As it is, the fractiousness of the past few Congresses created the climate for the nastiness of the healthcare debate—which, in turn, has had our society running at a fever pitch for more than a year.

Violence is deplorable. Rather than piously condemn it and then return to the language that fosters it, however, our public figures would do better to reconsider the current political climate, the words they use in the public square, and the kind of world we might have if we worked together rather than separately.

Wielding the Key to Dialogue

Previously on The Dialogue Venture, we looked at one of the world’s most misunderstood virtues—humility—and how it holds the key to dialogue. In the process, I boiled down humility to two basic claims about the self: 

  1. I’m only one person.
  2. I am one person.

The first helps us see our perspective as one among billions and, therefore, acknowledge that others’ ideas might hold as much truth as our own. The second reveals the utter uniqueness of our own beliefs, values, and perspectives—and how, rightly used, they could create more robust solutions for the issues that face us today.

Nice theory, right? OK, let’s see how it plays out in the real world.

I knew next to nothing about healthcare in 2008, when the latest hue and cry for reform began to take shape. A single-payer plan made a great deal of sense to me at first. But as “only one person”—and an ill-informed one at that—I could see how limited my perspective was.

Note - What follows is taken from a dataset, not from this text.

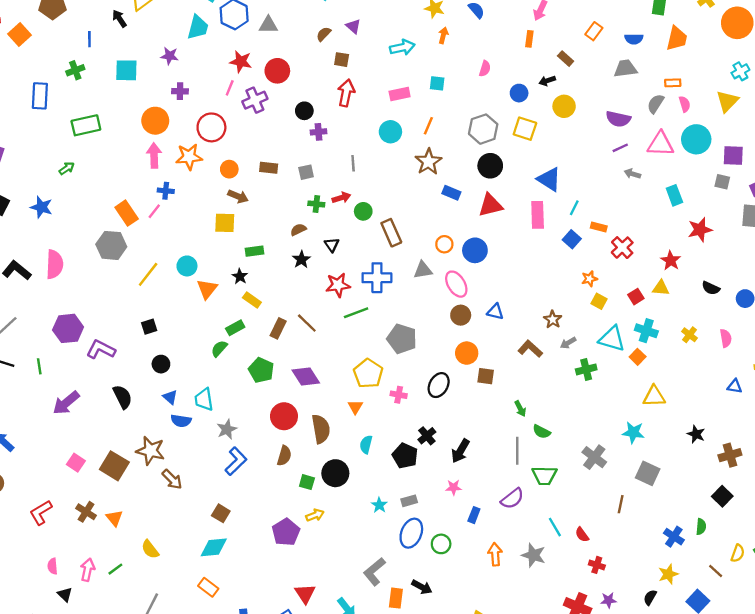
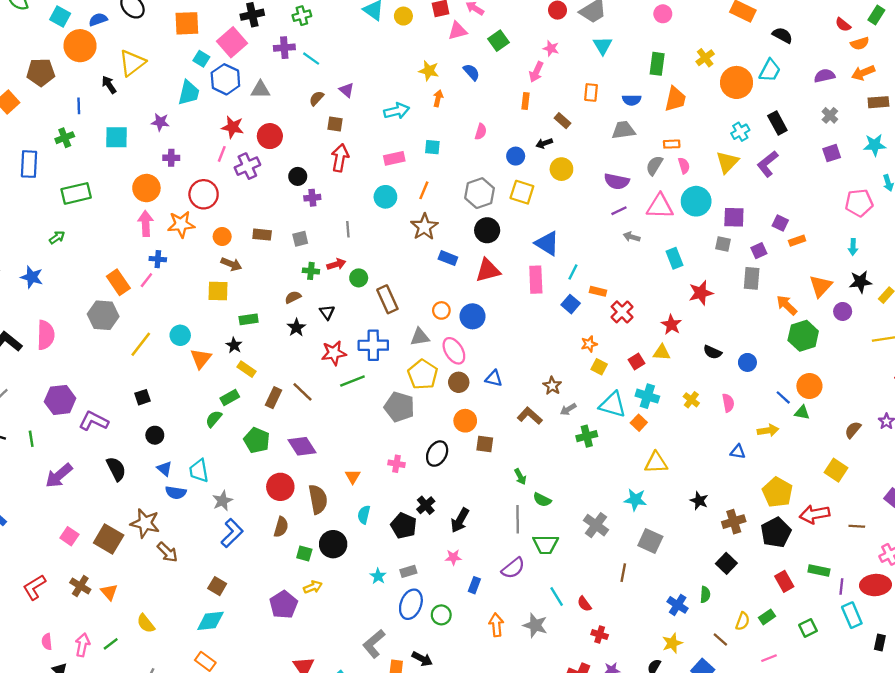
orange rectangle: (594, 31) -> (591, 92), turned -30
yellow pentagon: (368, 374) -> (423, 374), moved

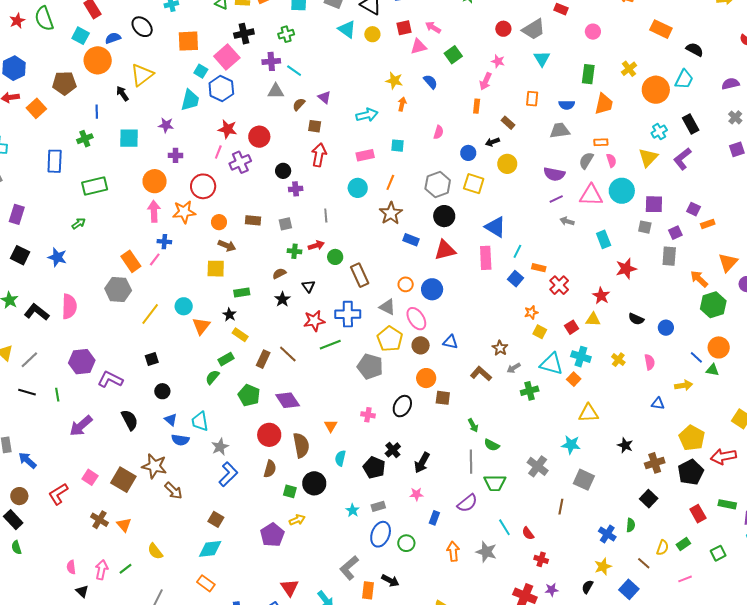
gray triangle: (260, 90) -> (276, 91), moved
gray triangle: (420, 337) -> (387, 307), turned 36
red L-shape: (34, 587) -> (58, 494), moved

So I sought out other voices. Republicans spoke of tort reform to reduce exaggerated malpractice suits, interstate commerce between insurers to boost competition and lower costs, triggers to the public option. Democrats talked about requiring health insurers to cover people regardless of pre-existing conditions or catastrophic illness. As I listened, something dawned on me: all these ideas had merit.

I hadn’t heard anyone say that.

And that illustrates the contribution of “I am one person” to dialogue. I don’t know the technical ins and outs of the healthcare system, but I do have an unusual ability to consider both/and solutions. In a world where either/or is the dominant paradigm, that’s a valuable gift.

So in a grand dialogue on healthcare, or any issue, even non-experts like me have a role to play. The more people we bring to the table, the more gifts and perspectives we have at our disposal, and more thoughtful the solutions that arise.

This also makes humility an essential component of social change. What if a robust policy framework arises from our grand dialogue? As “only one person,” I look at the power of the Congress, the complexity of the bureaucracy, the staggering challenge of swaying public opinion, and I despair. But, in “I am one person” mode, I look at my gifts and realize I can write. So I write op-ed pieces, letters to the editor, and missives to individual legislators. At the same time, I see that I need others with expertise in recruiting volunteers, drafting legislation, and lobbying elected officials—so I join with them to wield exponentially more clout than I could by myself.

In other words, humility opens us to power of we.  

Humility calls us to hear everyone. Humility calls us to contribute what we have while realizing its limitations. Humility draws us together to think and act with power. Imagine what might happen if everyone cultivated that kind of humility within themselves.